**Work to be completed:** After locating the line that contains "Karten befragt –", output that line and each one following it, exactly, to the end of the entries. No pictures.

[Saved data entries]
>>
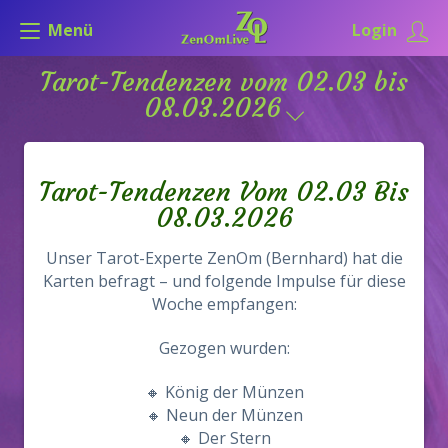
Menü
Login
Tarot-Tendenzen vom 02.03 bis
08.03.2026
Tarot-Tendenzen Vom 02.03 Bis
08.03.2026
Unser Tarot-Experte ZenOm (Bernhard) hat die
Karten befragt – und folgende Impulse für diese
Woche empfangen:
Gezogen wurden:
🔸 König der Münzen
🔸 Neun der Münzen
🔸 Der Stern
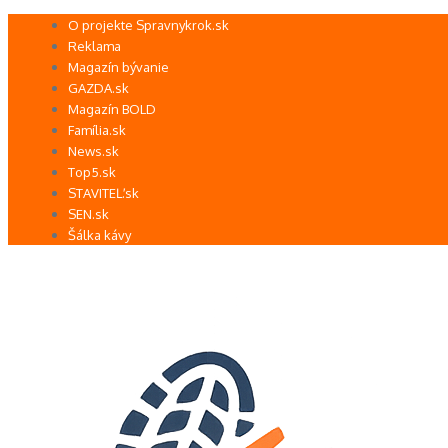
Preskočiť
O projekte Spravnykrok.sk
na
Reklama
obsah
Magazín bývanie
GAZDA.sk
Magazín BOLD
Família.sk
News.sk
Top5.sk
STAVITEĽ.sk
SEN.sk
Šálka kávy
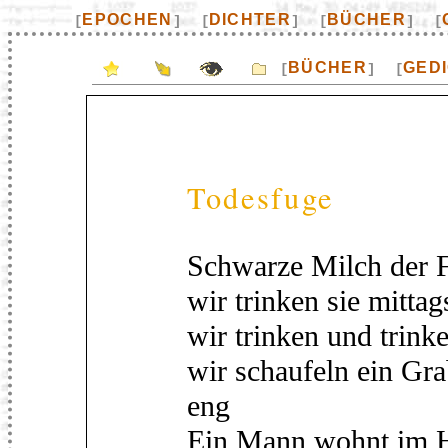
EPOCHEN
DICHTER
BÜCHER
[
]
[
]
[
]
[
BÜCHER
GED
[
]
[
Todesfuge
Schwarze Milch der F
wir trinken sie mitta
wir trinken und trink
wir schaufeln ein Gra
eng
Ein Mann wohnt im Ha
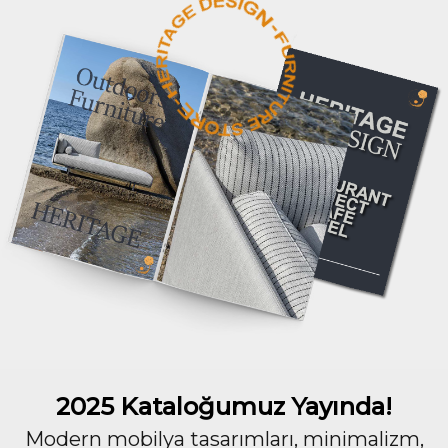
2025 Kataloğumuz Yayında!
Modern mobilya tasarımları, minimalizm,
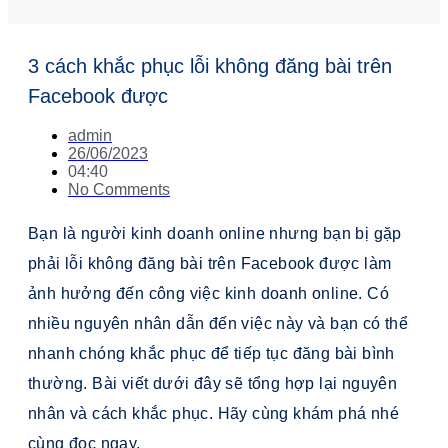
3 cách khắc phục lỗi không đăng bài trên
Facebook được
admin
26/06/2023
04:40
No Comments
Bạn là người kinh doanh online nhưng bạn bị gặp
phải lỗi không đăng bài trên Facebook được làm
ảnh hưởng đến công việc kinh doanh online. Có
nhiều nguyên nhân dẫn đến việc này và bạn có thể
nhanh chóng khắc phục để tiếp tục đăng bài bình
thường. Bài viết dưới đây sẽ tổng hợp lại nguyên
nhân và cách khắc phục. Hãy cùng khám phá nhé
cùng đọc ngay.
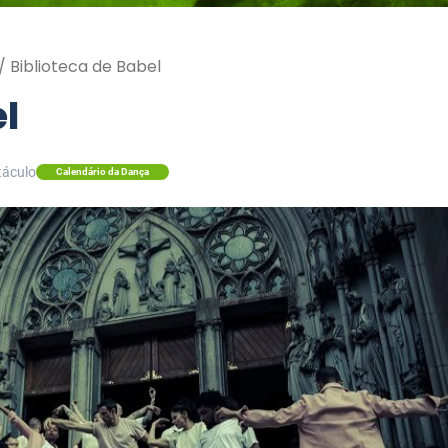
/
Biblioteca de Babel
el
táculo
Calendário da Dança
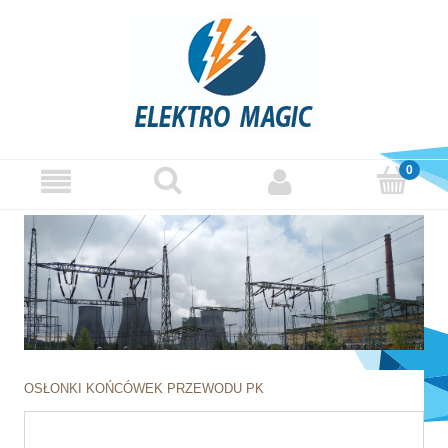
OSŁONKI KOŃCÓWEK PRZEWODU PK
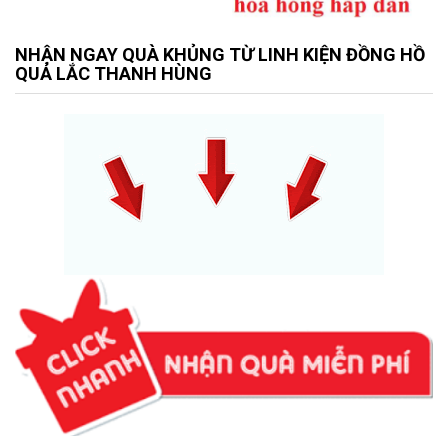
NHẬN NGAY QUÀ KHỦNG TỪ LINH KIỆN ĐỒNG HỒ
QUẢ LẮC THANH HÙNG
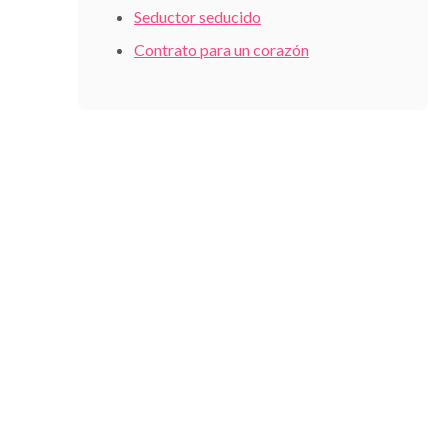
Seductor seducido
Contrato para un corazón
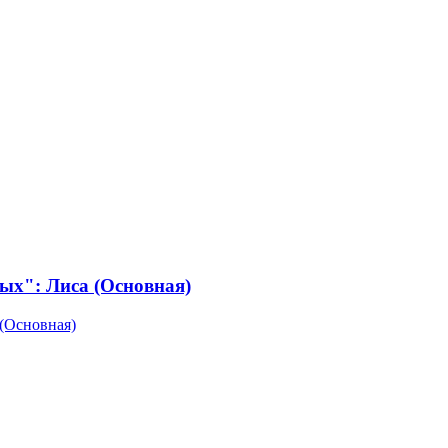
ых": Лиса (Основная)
<<
**Answer:**
Karten befragt – und folgende Impulse für diese
Woche empfangen:
Gezogen wurden:
🔸 König der Münzen
🔸 Neun der Münzen
🔸 Der Stern
Preskočiť
O projekte Spravnykrok.sk
na
Reklama
obsah
Magazín bývanie
GAZDA.sk
Magazín BOLD
Família.sk
News.sk
Top5.sk
STAVITEĽ.sk
SEN.sk
Šálka kávy
EPOCHEN
DICHTER
BÜCHER
[
]
[
]
[
]
[
BÜCHER
GED
[
]
[
Todesfuge
Schwarze Milch der F
wir trinken sie mitta
wir trinken und trink
wir schaufeln ein Gra
eng
Ein Mann wohnt im Ha
2025 Kataloğumuz Yayında!
Modern mobilya tasarımları, minimalizm,
3 cách khắc phục lỗi không đăng bài trên
Facebook được
admin
26/06/2023
04:40
No Comments
Bạn là người kinh doanh online nhưng bạn bị gặp
phải lỗi không đăng bài trên Facebook được làm
ảnh hưởng đến công việc kinh doanh online. Có
nhiều nguyên nhân dẫn đến việc này và bạn có thể
nhanh chóng khắc phục để tiếp tục đăng bài bình
thường. Bài viết dưới đây sẽ tổng hợp lại nguyên
nhân và cách khắc phục. Hãy cùng khám phá nhé
cùng đọc ngay.
/
Biblioteca de Babel
el
táculo
Calendário da Dança
OSŁONKI KOŃCÓWEK PRZEWODU PK
NHẬN NGAY QUÀ KHỦNG TỪ LINH KIỆN ĐỒNG HỒ
QUẢ LẮC THANH HÙNG
Seductor seducido
Contrato para un corazón
ых": Лиса (Основная)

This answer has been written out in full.